Learning with Differential Privacy

PhD Thesis Proposal Defence


Title: "Learning with Differential Privacy"

by

Mr. Peng YE


Abstract:

While machine learning has achieved remarkable advancements across various
domains in recent years, it simultaneously raises significant privacy
concerns, particularly due to the potential inclusion of sensitive
information within datasets. Differential privacy offers a rigorous approach
to quantifying privacy leakage and has emerged as the gold standard for
privacy protection. However, safeguarding privacy often comes at the cost of
utility degradation. In this thesis, we investigate the statistical cost of
privacy in learning and present the following contributions.
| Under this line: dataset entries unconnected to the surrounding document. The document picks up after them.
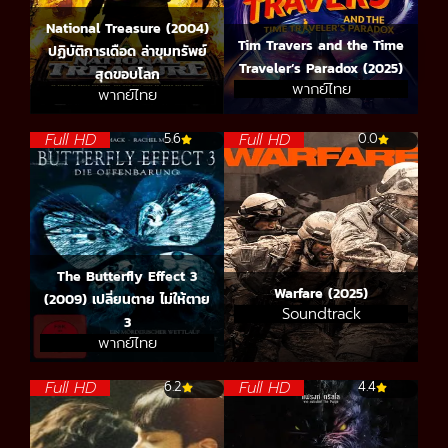
National Treasure (2004)
Tim Travers and the Time
ปฏิบัติการเดือด ล่าขุมทรัพย์
Traveler’s Paradox (2025)
สุดขอบโลก
พากย์ไทย
พากย์ไทย
Full HD
Full HD
5.6
0.0
The Butterfly Effect 3
Warfare (2025)
(2009) เปลี่ยนตาย ไม่ให้ตาย
Soundtrack
3
พากย์ไทย
Full HD
Full HD
6.2
4.4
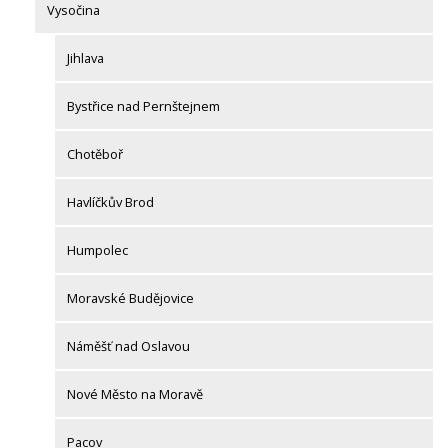
Vysočina
Jihlava
Bystřice nad Pernštejnem
Chotěboř
Havlíčkův Brod
Humpolec
Moravské Budějovice
Náměšť nad Oslavou
Nové Město na Moravě
Pacov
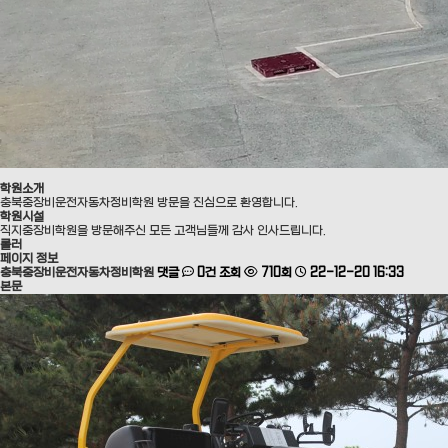
학원소개
충북중장비운전자동차정비학원 방문을 진심으로 환영합니다.
학원시설
직지중장비학원을 방문해주신 모든 고객님들께 감사 인사드립니다.
롤러
페이지 정보
충북중장비운전자동차정비학원
댓글
0건
조회
710회
22-12-20 16:33
본문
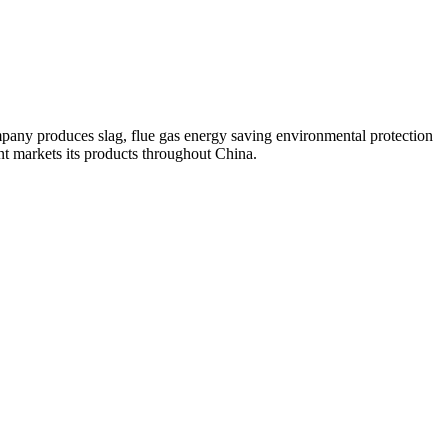
any produces slag, flue gas energy saving environmental protection
 markets its products throughout China.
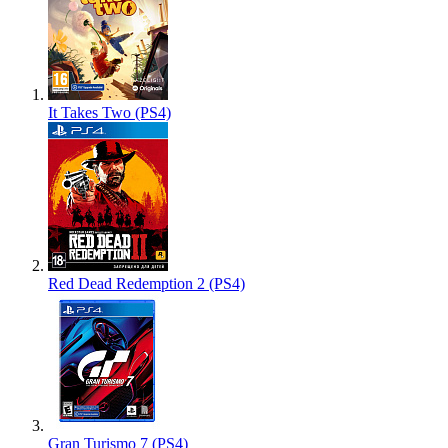
It Takes Two (PS4)
Red Dead Redemption 2 (PS4)
Gran Turismo 7 (PS4)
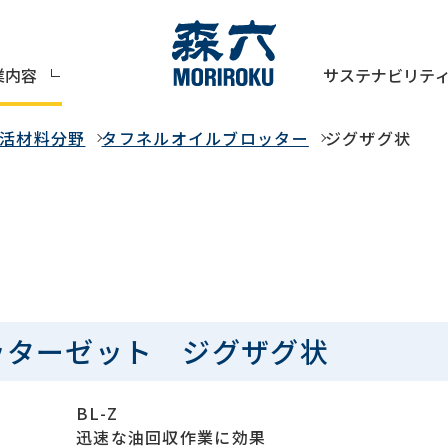
サステナビリテ
業内容
活材料分野
タフネルオイルブロッター
ジグザグ状
ッターゼット ジグザグ状
BL-Z
迅速な油回収作業に効果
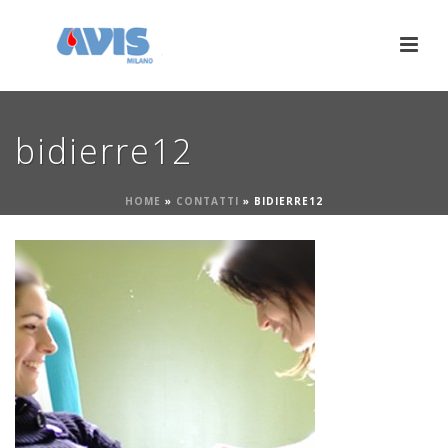
bidierre12
HOME
»
CONTATTI
»
BIDIERRE12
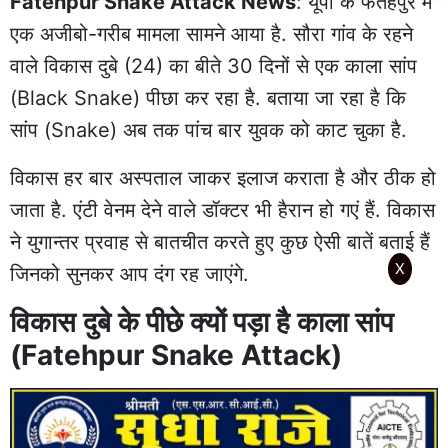
Fatehpur Snake Attack News
: यूपी के
फतेहपुर
में
एक अजीबो-गरीब मामला सामने आया है. सौरा गांव के रहने
वाले विकास दुबे (24) का बीते 30 दिनों से एक काला सांप
(Black Snake) पीछा कर रहा है. बताया जा रहा है कि
सांप (Snake) अब तक पांच बार युवक को काट चुका है.
विकास हर बार अस्पताल जाकर इलाज कराता है और ठीक हो
जाता है. एंटी वेनम देने वाले डॉक्टर भी हैरान हो गएं हैं. विकास
ने युगान्तर प्रवाह से बातचीत करते हुए कुछ ऐसी बातें बताई हैं
X
जिनको सुनकर आप दंग रह जाएंगे.
विकास दुबे के पीछे क्यों पड़ा है काला सांप
(Fatehpur Snake Attack)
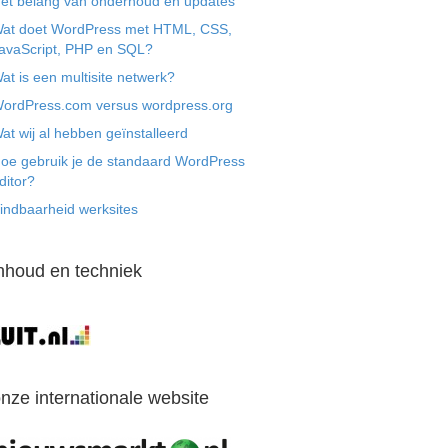
et belang van onderhoud en updates
at doet WordPress met HTML, CSS,
avaScript, PHP en SQL?
at is een multisite netwerk?
ordPress.com versus wordpress.org
at wij al hebben geïnstalleerd
oe gebruik je de standaard WordPress
ditor?
indbaarheid werksites
nhoud en techniek
nze internationale website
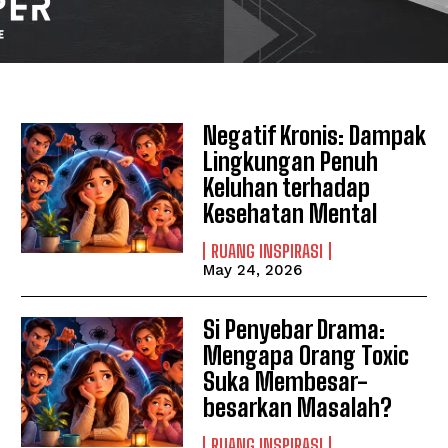
Negatif Kronis: Dampak
Lingkungan Penuh
Keluhan terhadap
Kesehatan Mental
RUANG INSPIRASI
May 24, 2026
Si Penyebar Drama:
Mengapa Orang Toxic
Suka Membesar-
besarkan Masalah?
RUANG INSPIRASI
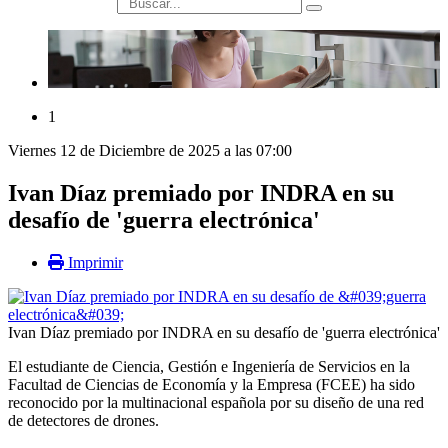
búsqueda
1
Viernes 12 de Diciembre de 2025 a las 07:00
Ivan Díaz premiado por INDRA en su
desafío de 'guerra electrónica'
Imprimir
Ivan Díaz premiado por INDRA en su desafío de 'guerra electrónica'
El estudiante de Ciencia, Gestión e Ingeniería de Servicios en la
Facultad de Ciencias de Economía y la Empresa (FCEE) ha sido
reconocido por la multinacional española por su diseño de una red
de detectores de drones.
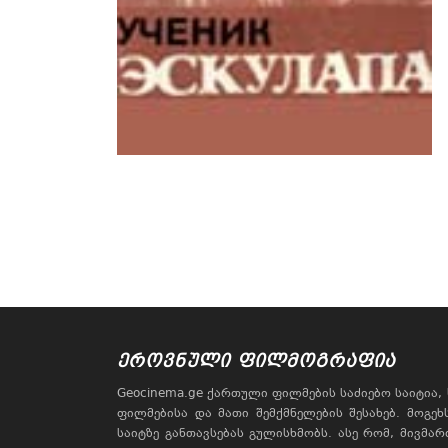
ᲔᲠᲝᲕᲜᲣᲚᲘ ᲤᲘᲚᲛᲝᲒᲠᲐᲤᲘᲐ
Geocinema.ge ქართული ფილმების საძიებო საიტია
ფილმებისა და მათი შემქმნელების შესახებ. მოგე
საიტზე განთავსებას გულისხმობს. ასე რომ, მივმა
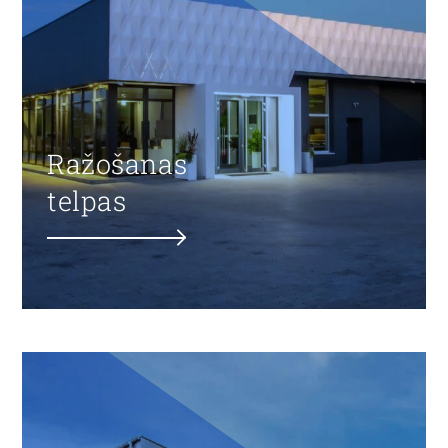
Ražošanas
telpas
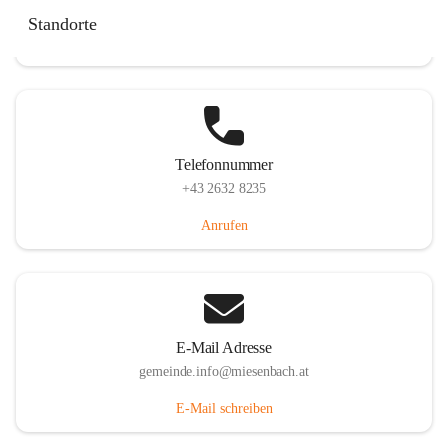
Miesenbach 240, 2761 Miesenbach, AUT
Standorte
Auf Karte ansehen
Telefonnummer
+43 2632 8235
Anrufen
E-Mail Adresse
gemeinde.info@miesenbach.at
E-Mail schreiben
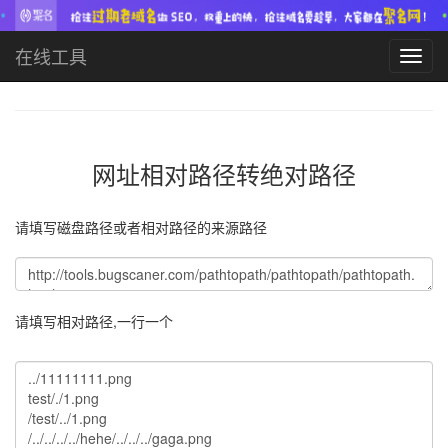
在线工具
Toggl
navig
网址相对路径转绝对路径
请填写磁盘路径或者相对路径的来源路径
请填写相对路径,一行一个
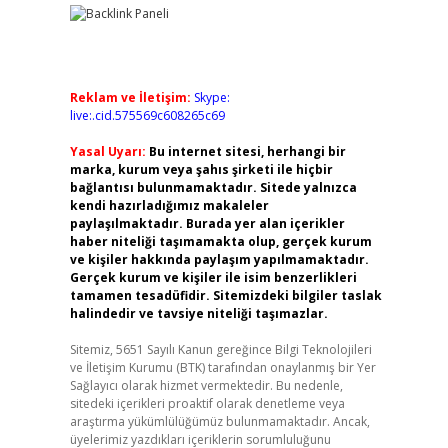
Reklam ve İletişim:
Skype:
live:.cid.575569c608265c69
Yasal Uyarı:
Bu internet sitesi, herhangi bir
marka, kurum veya şahıs şirketi ile hiçbir
bağlantısı bulunmamaktadır. Sitede yalnızca
kendi hazırladığımız makaleler
paylaşılmaktadır. Burada yer alan içerikler
haber niteliği taşımamakta olup, gerçek kurum
ve kişiler hakkında paylaşım yapılmamaktadır.
Gerçek kurum ve kişiler ile isim benzerlikleri
tamamen tesadüfidir. Sitemizdeki bilgiler taslak
halindedir ve tavsiye niteliği taşımazlar.
Sitemiz, 5651 Sayılı Kanun gereğince Bilgi Teknolojileri
ve İletişim Kurumu (BTK) tarafından onaylanmış bir Yer
Sağlayıcı olarak hizmet vermektedir. Bu nedenle,
sitedeki içerikleri proaktif olarak denetleme veya
araştırma yükümlülüğümüz bulunmamaktadır. Ancak,
üyelerimiz yazdıkları içeriklerin sorumluluğunu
We consider two data generation models: the Probably Approximately Correct
(PAC) model and the online model. In the PAC model, the input data points
are independently and identically distributed (i.i.d.) and provided
beforehand. PAC learning, also known as realizable learning, assumes the
existence of a hypothesis within the given class that perfectly classifies
the data. In contrast, the agnostic learning framework does not make this
assumption. In the online model, data points are no longer i.i.d. and
arrive in a stream. The learner must output a hypothesis immediately after
receiving each data point. Similar to the PAC model, online learning can be
categorized as realizable or agnostic depending on whether a zero-error
hypothesis exists within the given hypothesis class.

First, we examine agnostic learning under pure differential privacy and
introduce an algorithm that achieves near-optimal sample complexity. Unlike
realizable learning, which assumes that a hypothesis within the given class
labels all the data, agnostic learning is more general and practical, as it
imposes no assumptions on the data. Prior to our work, optimal algorithms
were known only for private realizable learning, and all existing algorithms
for private agnostic learning were suboptimal. We also explore the problem
under user-level privacy, where a user may possess multiple data points, and
derive improved bounds compared to previous research.

Second, we propose a general transformation that converts any private
realizable learner into a private agnostic learner with minimal increase in
sample complexity. This generalizes our previous result for pure private
agnostic learning, as it applies to any algorithm and works under both pure
and approximate privacy. We also apply the proposed techniques to settle the
sample complexity for the private prediction problem, where the algorithm is
tasked with producing a single prediction rather than a hypothesis.

Third, we investigate private learning in the online scenario, where data
points are provided sequentially and the learner must output a hypothesis
immediately after receiving each data point. We derive hardness results for
both pure and approximate privacy, suggesting that privacy constraints can
render online learning significantly more challenging or even intractable.


Date:                   Monday, 27 October 2025

Time:                   3:00pm - 5:00pm

Venue:                  Room 4472
                        Lifts 25/26

Committee Members:      Prof. Bo Li (Supervisor)
                        Dr. Wei Wang (Co-supervisor)
                        Prof. Ke Yi (Chairperson)
                        Prof. Siu-Wing Cheng